Nordwestlich von Cegled haben unsere Truppen den hartnäckigen Widerstand des Gegners überwunden und sind zehn Kilometer vorangekommen. Im Laufe des Tages gingen die Hitlerleute mehrmals zum Gegenangriff über, wurden aber zurückgeschlagen. Mehr als 1.200 deutsche und ungarische Soldaten und Offiziere wurden vernichtet. Gefangene berichten, dass die 20. ungarische Infanterie-Division, deren Aufgabe es war, den Angriff der sowjetischen Truppen in diesem Abschnitt aufzuhalten, vollends zerschlagen wurde. Die Reste dieser Division wurden zu einem Bataillon zusammengefasst.

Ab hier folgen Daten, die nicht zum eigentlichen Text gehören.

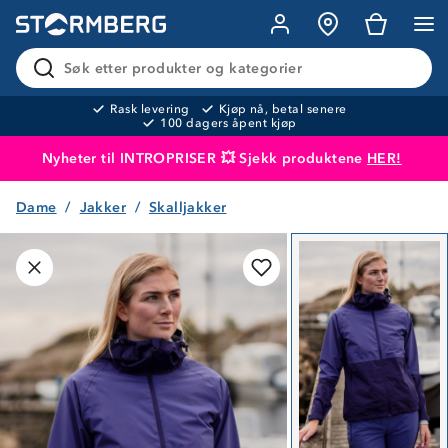
Søk etter produkter og kategorier
Rask levering
Kjøp nå, betal senere
100 dagers åpent kjøp
Nyheter til INTROPRISER 💥 Sjekk produktene
HER!
Dame
Jakker
Skalljakker
Produktet er lagt i handlekurven
Til kassen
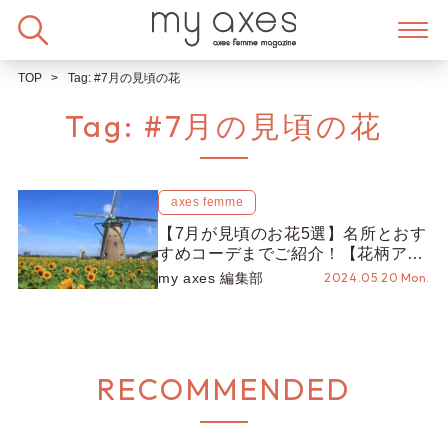
Skip
to
content
TOP
Tag:
#7月の見頃の花
Tag:
#7月の見頃の花
axes femme
【7月が見頃のお花5選】名所とおす
すめコーデまでご紹介！【花柄アイ
テム】
my axes 編集部
2024.05.20 Mon.
RECOMMENDED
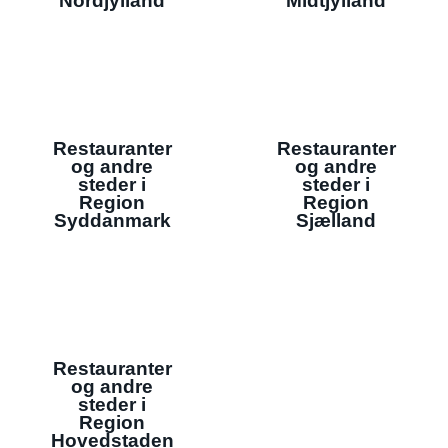
Nordjylland
Midtjylland
Restauranter
Restauranter
og andre
og andre
steder i
steder i
Region
Region
Syddanmark
Sjælland
Restauranter
og andre
steder i
Region
Hovedstaden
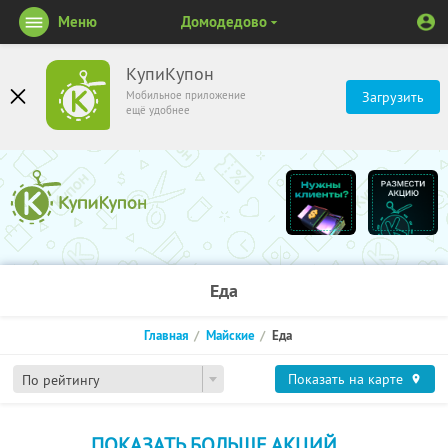
Меню
Домодедово
КупиКупон
Мобильное приложение
Загрузить
ещё удобнее
Еда
Главная
Майские
Еда
Показать на карте
По рейтингу
ПОКАЗАТЬ БОЛЬШЕ АКЦИЙ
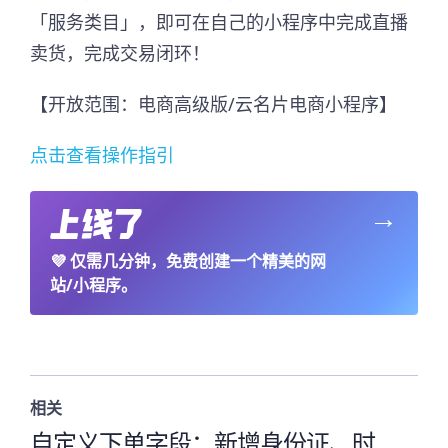
「服务类目」，即可在自己的小程序中完成直播
卖货，完成交易闭环！
【开放范围：电商高级版/云名片电商小程序】
点击查看操作指引
→
💜
仅需几分钟，免费创建一个精美的网
站/小程序。
相关
自定义下单字段：新增身份证、时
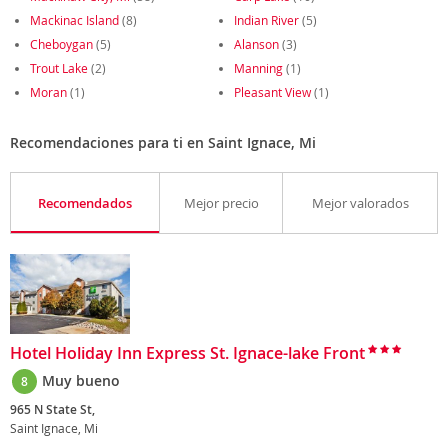
Mackinac Island
(8)
Indian River
(5)
Cheboygan
(5)
Alanson
(3)
Trout Lake
(2)
Manning
(1)
Moran
(1)
Pleasant View
(1)
Recomendaciones para ti en Saint Ignace, Mi
Recomendados
Mejor precio
Mejor valorados
Hotel Holiday Inn Express St. Ignace-lake Front
Muy bueno
8
965 N State St,
Saint Ignace, Mi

In Ungarn ergaben sich 200 Soldaten des 20. Regiments der 5. ungarischen Reservedivision. Ein gefangengenommener Leutnant erzählte: „In den letzten Kämpfen wurde unserer Regiment zerschlagen. Besonders schwere Verluste hatten die Abteilungen des 2. Bataillons. Die Russen hatten uns völlig eingekreist. Der Bataillonskommandeur war verschwunden. Unter den Soldaten brach Panik aus. Sie warfen die Waffen weg und liefen nach allen Seiten davon. Ich begriff, dass die Lage hoffnungslos ist, und befahl den Soldaten aller Untereinheiten, die Waffen niederzulegen. Es kamen 200 Männer zusammen. Wir erhoben die Hände und gingen den Russen entgegen.“

In Ostpreußen kam es zu Feuergefechten mit dem Gegner. An einem Abschnitt beschossen feindliche Maschinengewehre ständig die sowjetischen Positionen. Das Geschütz von Sergeant Komarow eröffnete das Feuer und schoss die Scheune in Flammen, in der sich die Hitlerleute verschanzt hatten. Es ertönten mehrere starke Explosionen. Das Feuer erfasste auch andere in der Nähe gelegene Gebäude. Die herauslaufenden Deutschen wurden mit Splittergranaten beschossen. Die Feuerstellungen des Gegners wurden vernichtet. Die Scharfschützen der Gardeabteilung Polistschuk, Popow und Moros vernichteten innerhalb von vier Tagen 13 Hitlerleute.

Nordwestlich von Ushgorod versuchten die Deutschen, in die Stellungen unserer Truppen einzudringen. Trotz des dichten Nebels entdeckten unsere Kämpfer die Hitlerleute rechtzeitig und schnitten ihnen den Rückzugsweg ab. Die deutsche Abteilung wurde vollends vernichtet. An einem anderen Abschnitt drang eine Aufklärungsgruppe unter der Führung von Hauptfeldwebel Rakitin in der Nacht zu den Positionen des Gegners vor. Die Aufklärer drangen in den feindlichen Schützengraben ein und töteten zehn Deutsche. Sie nahmen zwei Hitlerleute gefangen und kehrten unversehrt in ihre Einheit zurück.

Am 12. November wurden 24 deutsche Panzer abgeschossen; auf der Ostsee wurden zwei deutsche Transportschiffe versenkt.